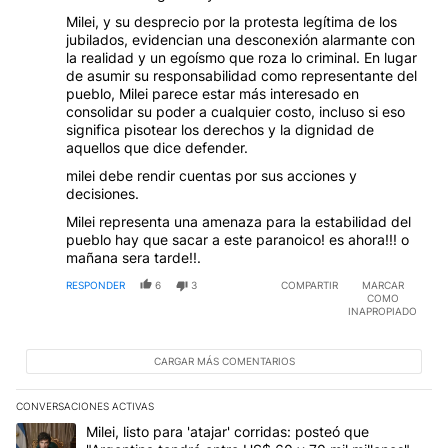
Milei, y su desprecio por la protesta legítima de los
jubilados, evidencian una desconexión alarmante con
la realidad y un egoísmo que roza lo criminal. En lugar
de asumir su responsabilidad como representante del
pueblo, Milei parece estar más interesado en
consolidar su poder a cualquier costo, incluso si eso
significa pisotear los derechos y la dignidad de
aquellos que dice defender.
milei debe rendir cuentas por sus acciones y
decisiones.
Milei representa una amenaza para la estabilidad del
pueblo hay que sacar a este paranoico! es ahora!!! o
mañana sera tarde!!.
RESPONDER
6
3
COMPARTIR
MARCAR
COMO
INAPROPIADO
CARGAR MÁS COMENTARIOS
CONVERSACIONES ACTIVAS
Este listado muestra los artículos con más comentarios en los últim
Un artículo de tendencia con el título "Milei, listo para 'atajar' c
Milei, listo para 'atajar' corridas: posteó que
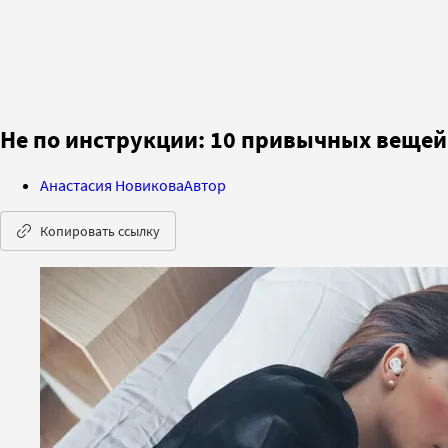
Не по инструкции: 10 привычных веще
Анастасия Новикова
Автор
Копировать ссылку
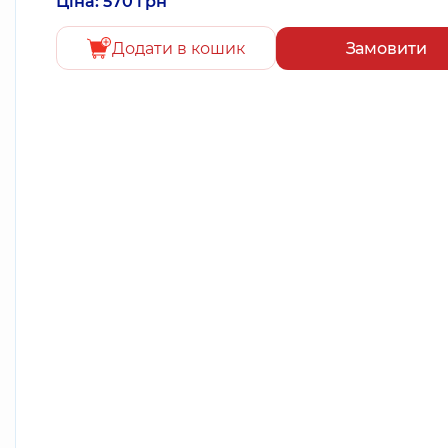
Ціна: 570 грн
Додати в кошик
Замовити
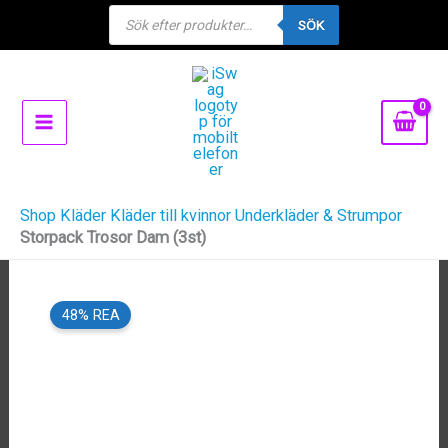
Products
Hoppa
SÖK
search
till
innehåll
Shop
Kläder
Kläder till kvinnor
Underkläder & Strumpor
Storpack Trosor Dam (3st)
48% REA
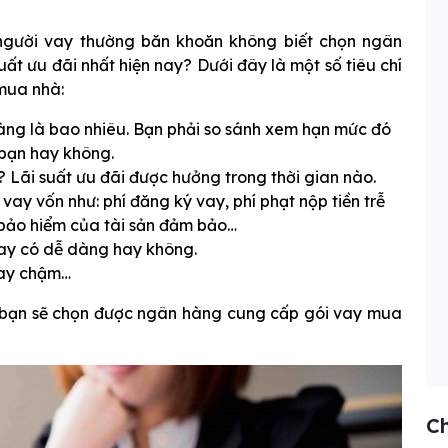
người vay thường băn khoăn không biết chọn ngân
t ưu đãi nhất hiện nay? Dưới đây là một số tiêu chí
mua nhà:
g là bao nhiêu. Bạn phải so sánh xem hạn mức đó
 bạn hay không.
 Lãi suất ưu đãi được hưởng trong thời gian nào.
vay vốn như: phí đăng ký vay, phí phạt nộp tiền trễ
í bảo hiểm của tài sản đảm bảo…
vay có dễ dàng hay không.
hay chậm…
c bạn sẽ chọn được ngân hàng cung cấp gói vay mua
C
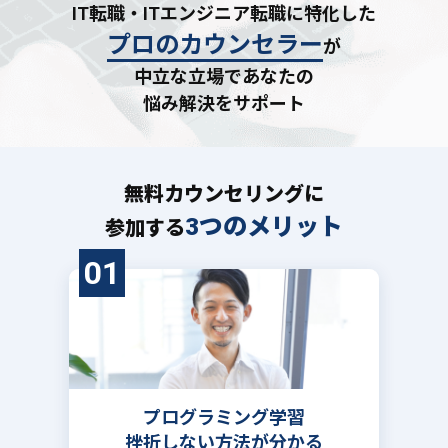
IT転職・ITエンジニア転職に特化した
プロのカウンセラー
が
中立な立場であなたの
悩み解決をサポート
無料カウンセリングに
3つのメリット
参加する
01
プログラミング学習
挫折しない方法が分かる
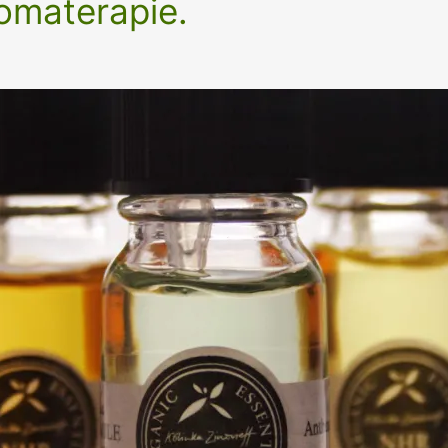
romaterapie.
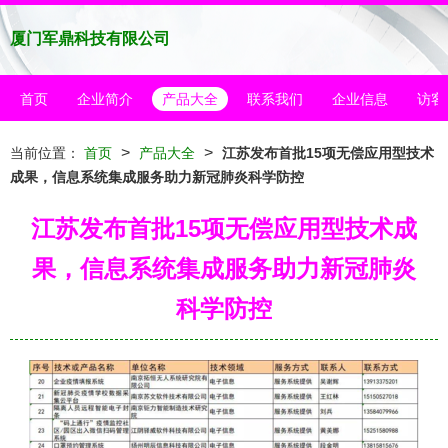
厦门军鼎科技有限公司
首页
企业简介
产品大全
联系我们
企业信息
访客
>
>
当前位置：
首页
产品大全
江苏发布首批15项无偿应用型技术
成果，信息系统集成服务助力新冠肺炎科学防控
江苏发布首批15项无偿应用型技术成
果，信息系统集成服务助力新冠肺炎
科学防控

■ ■ ■ ■ ■

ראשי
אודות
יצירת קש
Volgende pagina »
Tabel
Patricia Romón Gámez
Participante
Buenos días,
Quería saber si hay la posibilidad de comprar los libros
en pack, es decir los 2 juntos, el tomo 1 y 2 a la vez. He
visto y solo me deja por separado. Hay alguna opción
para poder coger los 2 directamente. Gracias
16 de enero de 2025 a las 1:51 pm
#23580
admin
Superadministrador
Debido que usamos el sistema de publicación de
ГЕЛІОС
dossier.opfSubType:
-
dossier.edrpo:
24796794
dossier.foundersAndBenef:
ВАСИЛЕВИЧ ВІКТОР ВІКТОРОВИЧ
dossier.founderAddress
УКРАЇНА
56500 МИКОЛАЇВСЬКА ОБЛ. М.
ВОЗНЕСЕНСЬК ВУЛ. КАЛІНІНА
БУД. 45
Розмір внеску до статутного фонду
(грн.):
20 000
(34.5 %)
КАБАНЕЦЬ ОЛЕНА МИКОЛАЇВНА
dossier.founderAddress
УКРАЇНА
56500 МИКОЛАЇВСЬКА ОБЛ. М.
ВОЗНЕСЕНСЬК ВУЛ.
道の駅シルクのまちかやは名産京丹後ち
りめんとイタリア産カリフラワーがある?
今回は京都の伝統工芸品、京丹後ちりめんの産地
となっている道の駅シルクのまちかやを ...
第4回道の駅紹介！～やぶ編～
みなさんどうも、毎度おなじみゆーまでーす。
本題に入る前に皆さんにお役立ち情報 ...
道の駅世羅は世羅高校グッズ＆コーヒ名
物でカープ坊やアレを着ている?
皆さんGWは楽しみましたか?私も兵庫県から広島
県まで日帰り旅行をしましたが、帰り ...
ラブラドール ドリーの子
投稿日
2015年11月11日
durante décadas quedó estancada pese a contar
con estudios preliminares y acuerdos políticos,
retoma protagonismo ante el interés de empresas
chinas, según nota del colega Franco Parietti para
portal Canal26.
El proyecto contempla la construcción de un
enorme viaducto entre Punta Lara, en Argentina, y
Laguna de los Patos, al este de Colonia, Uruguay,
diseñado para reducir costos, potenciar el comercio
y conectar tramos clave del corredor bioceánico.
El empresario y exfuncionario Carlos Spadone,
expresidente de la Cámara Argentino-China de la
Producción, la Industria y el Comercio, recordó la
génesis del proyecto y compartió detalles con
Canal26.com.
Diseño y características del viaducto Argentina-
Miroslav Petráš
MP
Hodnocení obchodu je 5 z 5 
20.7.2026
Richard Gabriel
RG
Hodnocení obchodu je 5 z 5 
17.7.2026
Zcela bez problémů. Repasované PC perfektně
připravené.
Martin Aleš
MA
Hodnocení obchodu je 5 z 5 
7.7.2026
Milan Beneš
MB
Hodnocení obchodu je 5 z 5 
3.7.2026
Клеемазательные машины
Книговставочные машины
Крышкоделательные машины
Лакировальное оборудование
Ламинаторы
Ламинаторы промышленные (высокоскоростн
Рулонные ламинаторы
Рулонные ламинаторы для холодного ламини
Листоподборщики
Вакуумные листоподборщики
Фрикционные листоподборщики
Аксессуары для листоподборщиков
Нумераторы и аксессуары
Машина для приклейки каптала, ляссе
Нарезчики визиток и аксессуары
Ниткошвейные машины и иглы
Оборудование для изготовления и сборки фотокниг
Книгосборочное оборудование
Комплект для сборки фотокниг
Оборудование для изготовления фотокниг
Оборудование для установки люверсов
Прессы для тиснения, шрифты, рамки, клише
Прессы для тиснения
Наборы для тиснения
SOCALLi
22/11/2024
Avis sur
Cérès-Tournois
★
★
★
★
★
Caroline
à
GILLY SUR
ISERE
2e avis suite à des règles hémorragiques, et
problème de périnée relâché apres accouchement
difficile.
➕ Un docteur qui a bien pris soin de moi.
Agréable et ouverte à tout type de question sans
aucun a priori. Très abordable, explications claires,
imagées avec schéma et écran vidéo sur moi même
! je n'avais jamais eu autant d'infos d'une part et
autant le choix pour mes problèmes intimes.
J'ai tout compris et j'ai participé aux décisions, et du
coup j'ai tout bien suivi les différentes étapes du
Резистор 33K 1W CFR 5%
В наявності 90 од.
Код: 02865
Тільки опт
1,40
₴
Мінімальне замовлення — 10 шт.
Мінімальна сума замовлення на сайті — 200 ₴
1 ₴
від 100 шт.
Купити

■ ■ ■ ■ ■

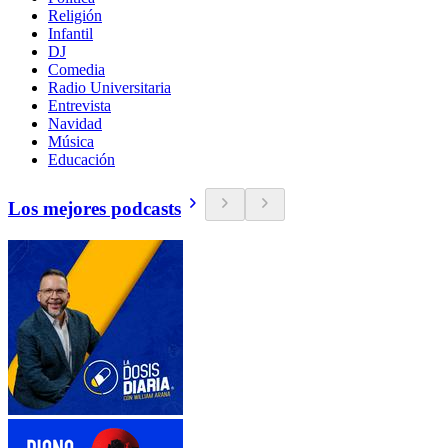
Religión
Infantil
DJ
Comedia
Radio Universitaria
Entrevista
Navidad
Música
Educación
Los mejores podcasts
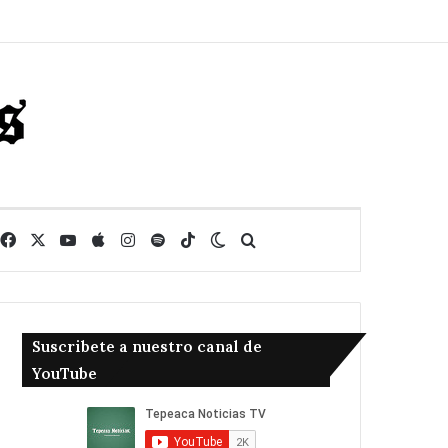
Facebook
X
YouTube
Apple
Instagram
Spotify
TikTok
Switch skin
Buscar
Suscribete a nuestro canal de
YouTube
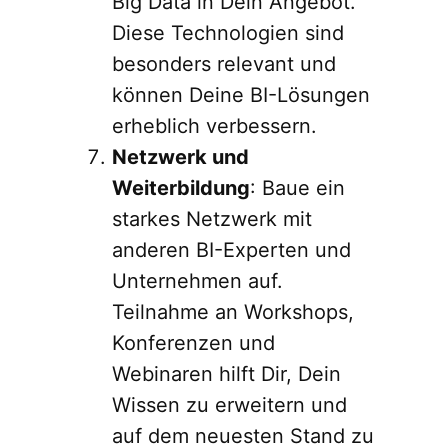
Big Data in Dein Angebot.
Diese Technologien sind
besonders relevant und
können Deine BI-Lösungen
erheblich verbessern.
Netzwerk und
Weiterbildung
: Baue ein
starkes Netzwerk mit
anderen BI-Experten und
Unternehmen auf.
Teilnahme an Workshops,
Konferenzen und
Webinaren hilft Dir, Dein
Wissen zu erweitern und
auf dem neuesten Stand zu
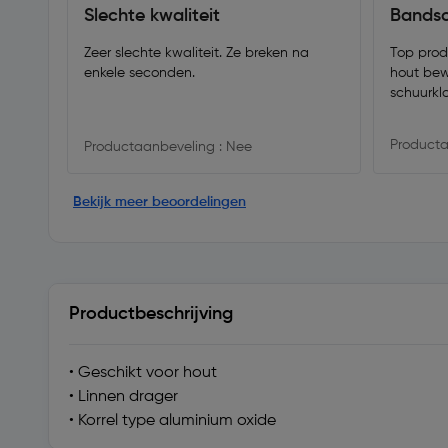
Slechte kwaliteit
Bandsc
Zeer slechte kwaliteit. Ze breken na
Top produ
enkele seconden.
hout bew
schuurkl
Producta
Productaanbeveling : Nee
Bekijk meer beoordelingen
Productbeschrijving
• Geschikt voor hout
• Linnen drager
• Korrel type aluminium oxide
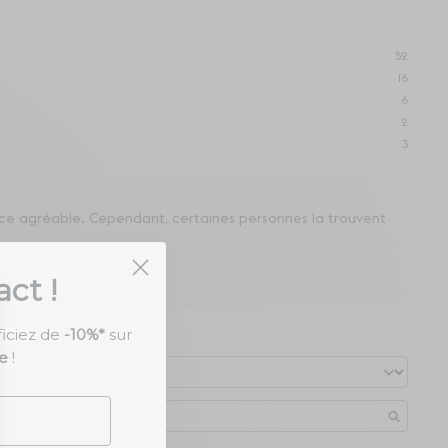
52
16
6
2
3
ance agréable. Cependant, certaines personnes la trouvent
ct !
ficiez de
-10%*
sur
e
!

■ ■ ■ ■ ■

Throughout the data above, copy all lines where the word "фотокниг" is found.

Оборудование для изготовления и сборки фотокниг
Комплект для сборки фотокниг
Оборудование для изготовления фотокниг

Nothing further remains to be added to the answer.